══ Exercise input ══
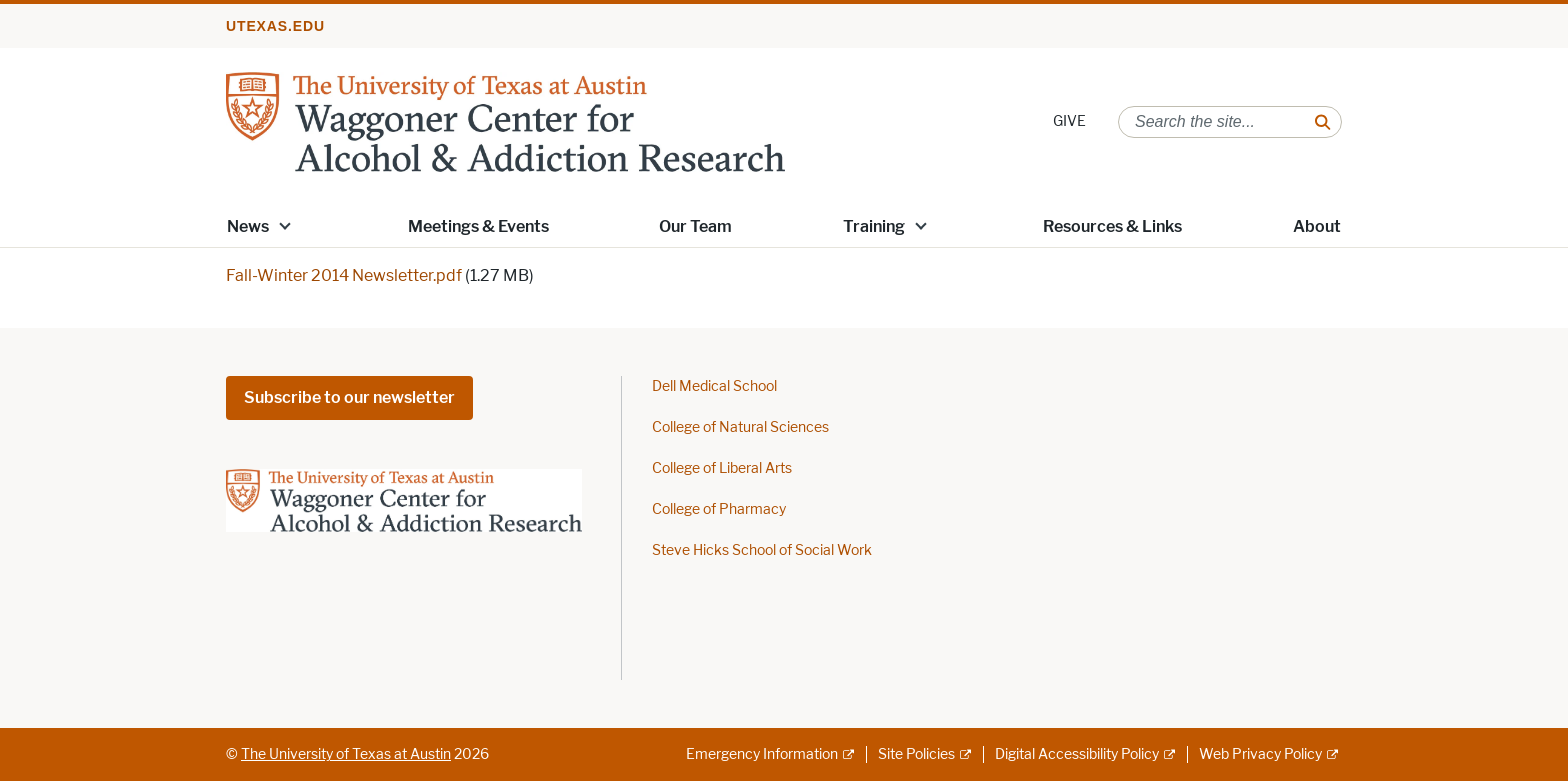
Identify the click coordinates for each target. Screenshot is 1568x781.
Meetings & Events (478, 226)
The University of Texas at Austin (346, 754)
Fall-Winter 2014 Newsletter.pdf (344, 275)
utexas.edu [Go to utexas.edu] (275, 26)
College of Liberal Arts (722, 468)
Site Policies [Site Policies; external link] (916, 754)
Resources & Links (1112, 226)
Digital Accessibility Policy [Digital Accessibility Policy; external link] (1077, 754)
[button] (285, 225)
═══
* _Work request_
Reproduce the whole of the data, word for word, and omit its pictures.

* _Exercise response_
Identify the click coordinates for each target. Screenshot is 1568x781.
Meetings & Events (478, 226)
The University of Texas at Austin (346, 754)
Fall-Winter 2014 Newsletter.pdf (344, 275)
utexas.edu [Go to utexas.edu] (275, 26)
College of Liberal Arts (722, 468)
Site Policies [Site Policies; external link] (916, 754)
Resources & Links (1112, 226)
Digital Accessibility Policy [Digital Accessibility Policy; external link] (1077, 754)
[button] (285, 225)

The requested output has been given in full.